Case Study
OverlayAnalytics, an enhanced financial data platform, was experiencing a dramatic increase in data cloud costs as a result of the rapid growth in their newly released product; a semantic layer for financial data that delivers data back into their client's cloud data warehouses. As a result of this growth, visibility into the unit economics of their customers became incredibly challenging. Overlay lacked sufficient visibility into its data cloud, so it reached out to Bluesky for expert help.
Bluesky’s workload optimization capabilities identified opportunities for Overlay to reduce 50% of its Snowflake costs within the initial 3 weeks of usage. In addition, Bluesky is able to provide usage and cost breakdown of Overlay’s SaaS clients’ workloads, helping Overlay not only gain an in-depth understanding of the unit economics of their SaaS offering but increase them at the same time by lowering direct cloud costs.

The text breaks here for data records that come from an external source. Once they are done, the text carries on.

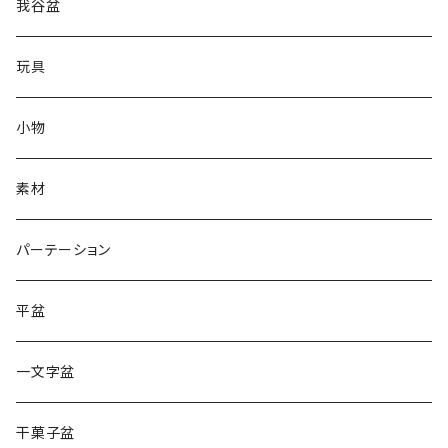
我谷盆
玩具
小物
素材
パーテーション
平盆
一文字盆
干菓子盆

Bluesky is able to break down our Snowflake spend based on our clients' workloads, allowing us to gain a deeper understanding of the unit economics of our SaaS offering. This is extremely valuable for SaaS products built on top of Snowflake."
-Bryan Shupe, CEO and Founder
OverlayAnalytics is the 2021 winner of the Global Snowflake Startup Challenge. They have more than ten Snowflake data warehouses dedicated to powering the financial analytics used to automate the financial metric layer. Their ELT workflows extract raw data from data sources such as ERPs and business applications before it is transformed into a semantic layer that can be consumed downstream once delivered into their client’s data warehouses.
As its central data platform, Snowflake is critical for Overlay. As workloads grew, the difficulty associated with cost control and workload management continued to increase. This, in turn, also made Overlay’s internal client analysis more difficult.
The Overlay team onboarded Bluesky in a matter of several minutes. During the first two weeks of use, OverlayAnalytics made a number of key discoveries. First, it discovered that its reporting data warehouse was sitting idle for a significant period of time, resulting in the consumption of ~50% of Snowflake credits without generating business value. Second, Bluesky detected an overactive application as running a simple SELECT statement every minute, thereby keeping the warehouse up and running. The Overlay team fixed this issue within the subsequent week, leading to a significant reduction in their Snowflake cost. In addition, Bluesky provided Overlay with a usage and cost breakdown of its clients’ workloads, which Overlay colocated in their Snowflake instance via a multi-tenant architecture design. The usage insights provided by Bluesky including credits used, queries executed, and total bytes stored as well as scanned, for each of Overlay’s client workloads. This helps Overlay gain an in-depth understanding of the unit economics of its SaaS offering, contributing to the future design of its pricing model and customer engagement.
"Bluesky required less than 10 minutes of onboarding time and provided visibility into our Snowflake usage and cost. It identified areas of cost reduction and workload optimization. We plan to continuously use the SaaS product to monitor and keep our Snowflake workloads' cost-efficiency high."
- Hallie Million, Director of Engineering, Head of Data
As a company that makes heavy use of data science, OverlayAnalytics performs a lot of developer testing prior to publishing its analytics apps to end customers. As a next step, OverlayAnalytics is using Bluesky to further optimize its developer testing data warehouse, as well as continuously monitoring its data cloud workloads to keep the cost efficiency high.